# TRY IT
Beginning with the first line, retype exactly the records below up to and including the line with "a bad foul - he"; pictures do not belong in the copy.

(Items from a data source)
*** Begin section ***

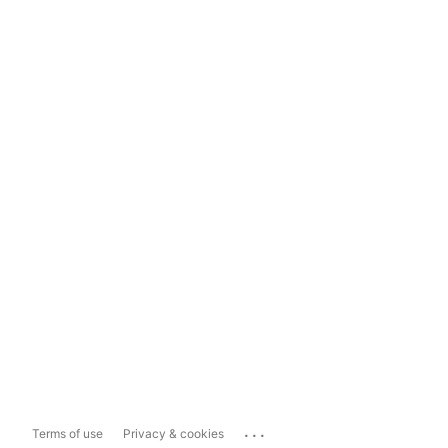
...
Terms of use
Privacy & cookies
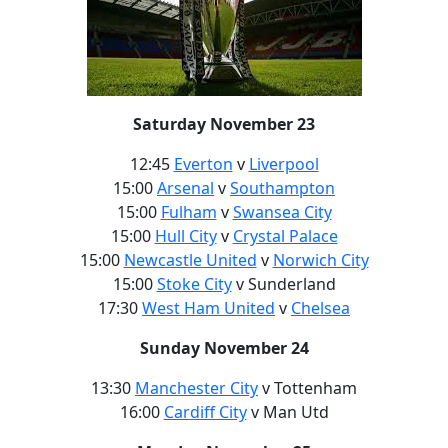
Saturday November 23
12:45
Everton
v
Liverpool
15:00
Arsenal
v
Southampton
15:00
Fulham
v
Swansea City
15:00
Hull City
v
Crystal Palace
15:00
Newcastle United
v
Norwich City
15:00
Stoke City
v Sunderland
17:30
West Ham United
v
Chelsea
Sunday November 24
13:30
Manchester City
v Tottenham
16:00
Cardiff City
v Man Utd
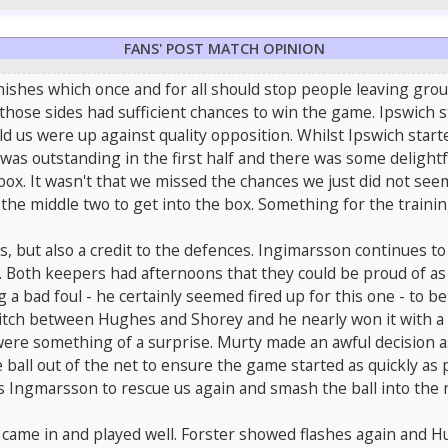
FANS' POST MATCH OPINION
finishes which once and for all should stop people leaving gr
 those sides had sufficient chances to win the game. Ipswich s
d us were up against quality opposition. Whilst Ipswich start
as outstanding in the first half and there was some delightf
e box. It wasn't that we missed the chances we just did not s
the middle two to get into the box. Something for the training
ss, but also a credit to the defences. Ingimarsson continues t
ir. Both keepers had afternoons that they could be proud of
 a bad foul - he certainly seemed fired up for this one - to 
itch between Hughes and Shorey and he nearly won it with a
e something of a surprise. Murty made an awful decision as he
 ball out of the net to ensure the game started as quickly as p
marsson to rescue us again and smash the ball into the net. I
n came in and played well. Forster showed flashes again and 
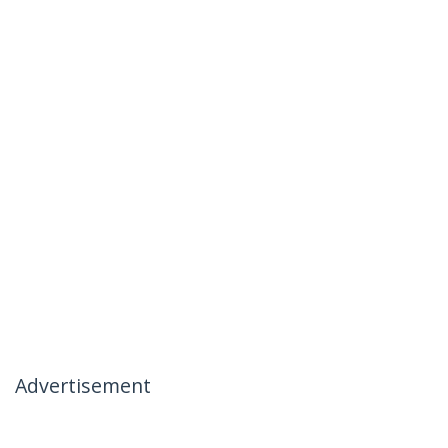
Advertisement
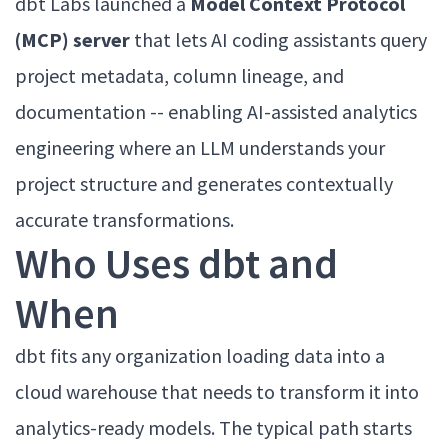
dbt Labs launched a
Model Context Protocol
(MCP) server
that lets AI coding assistants query
project metadata, column lineage, and
documentation -- enabling AI-assisted analytics
engineering where an LLM understands your
project structure and generates contextually
accurate transformations.
Who Uses dbt and
When
dbt fits any organization loading data into a
cloud warehouse that needs to transform it into
analytics-ready models. The typical path starts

*** End section ***

# OUTPUT OF THE TASK
...
Terms of use
Privacy & cookies
Saturday November 23
12:45
Everton
v
Liverpool
15:00
Arsenal
v
Southampton
15:00
Fulham
v
Swansea City
15:00
Hull City
v
Crystal Palace
15:00
Newcastle United
v
Norwich City
15:00
Stoke City
v Sunderland
17:30
West Ham United
v
Chelsea
Sunday November 24
13:30
Manchester City
v Tottenham
16:00
Cardiff City
v Man Utd
FANS' POST MATCH OPINION
finishes which once and for all should stop people leaving gr
 those sides had sufficient chances to win the game. Ipswich s
d us were up against quality opposition. Whilst Ipswich start
as outstanding in the first half and there was some delightf
e box. It wasn't that we missed the chances we just did not s
the middle two to get into the box. Something for the training
ss, but also a credit to the defences. Ingimarsson continues t
ir. Both keepers had afternoons that they could be proud of
 a bad foul - he certainly seemed fired up for this one - to 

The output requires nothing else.